- [What you should do]
Where does the word "Hummel" appear in the data? Copy every line that holds it.

- [Exercise data]

-----

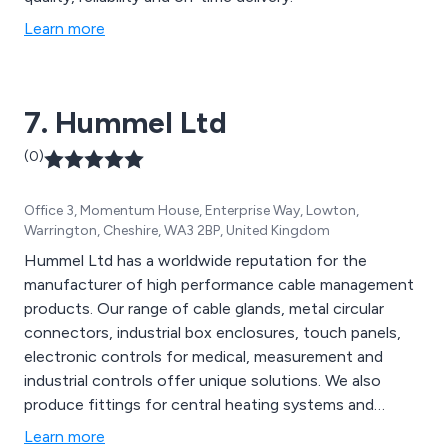
Learn more
7. Hummel Ltd
(0)
Office 3, Momentum House, Enterprise Way, Lowton,
Warrington, Cheshire, WA3 2BP, United Kingdom
Hummel Ltd has a worldwide reputation for the
manufacturer of high performance cable management
products. Our range of cable glands, metal circular
connectors, industrial box enclosures, touch panels,
electronic controls for medical, measurement and
industrial controls offer unique solutions. We also
produce fittings for central heating systems and
sanitary applications, plus specific turned metal parts
Learn more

-----

- [Exercise solution]
7. Hummel Ltd
Hummel Ltd has a worldwide reputation for the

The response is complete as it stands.